Still a place of active worship by locals, some scholars believe that the caves were excavated under the patronage of the Maurya of Konkan, Kalachuri. As well as being one of the earliest Hindu caves in India, Jogeshwari is also the largest in terms of length.
There are a few shrines within the cave, including a 1,500 year old Ganesh, painted fluorescent orange and adorned with garlands. Two massive human guardian figures stand on either side of a doorway beyond, along with fragments of ornamentation.
The Thana District Gazetteer of 1882 writes of the caves:
“The walls of the portico, and the walls of its two end recesses, were once covered with figures, but the crumbling rock and the low damp site of the cave have rotted away almost all traces of carving. At the ends of the portico were two richly ornamented chambers separated from the body of the porch by two pillars and two pilasters now in a totally dilapidated condition. These pillars have wasted away to the quaintest skeletons with rough corkscrew like-ridges of harder stone, like the wreaths round the prentice pillar at Rosslyn Chapel. The large figure in the right chamber seems to have been Siva in the form of a seated Buddha-like ascetic, and below there is a trace of a side figure now practically defaced, perhaps the giver of the sculpture. The figure in the left chamber seems to have been Siva dancing the wild tandava of which nothing now remains. In the middle of the back wall of the portico is a highly ornamented door with the remains of large warders on either side, and in other parts, with traces of delicate carving of which only a few glimpses are visible.”
There are over 1,200 rock-cut temples in Maharashtra alone, ranging in size from small shrines to massive temple complexes. The tradition began with Buddhist shrines in the 1st and 2nd centuries B.C.. These monuments reached their apex under the Buddhist Vakataka Dynasty in the 5th century A.D. with the caves at Ajanta, a group of 30 fantastically carved and painted shrines in a gorge, 250 miles east of Mumbai. But it was not until the sixth century that Hindus in the region began to adopt the practice.

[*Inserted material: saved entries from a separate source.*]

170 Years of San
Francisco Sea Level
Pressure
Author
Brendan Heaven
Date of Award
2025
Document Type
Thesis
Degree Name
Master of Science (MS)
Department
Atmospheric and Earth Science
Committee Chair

After the death of the Buddhist Vakataka king Harisena, who was a patron of Ajanta, many of the craftsman of Ajanta are believed to have left the area in search of applying their skills elsewhere. It is thought that some may have traveled west to the Hindu Kalachuri kingdom and began the first great Hindu cave temples, first at
Jogeshwari and then subsequently at Elephanta.
Protected national monuments in India typically have an exclusion zone of 100m, preventing any encroachment towards the structures. Currently the encroachment in some areas of Jogeshwari is as little as 2m. Obviously given the urban pressures it would be hard to enforce the 100m rule, at Jogeshwari this would result in the resettlement of over 750 slum dwellers of Pratap Nagar.
So in April 2006 a compromise of 25m was agreed, and any structure within the 25m protected limit can be legally cleared. Twelve years have since passed and it’s hard to see if that has been enforced much at all.
Despite the precarious setting and crumbling carvings, it’s well worth making the effort to visit Jogeshwari Caves. Historically they are incredibly significant, bridging the gap from the great Buddhist caves of western Maharashtra to the slightly later magnificence of Elephanta Caves. Jogeshwari Caves is very much the Grandfather of all Hindu rock-cut architecture in India, I just hope efforts continue to both study the caves and give them the protection they so badly need.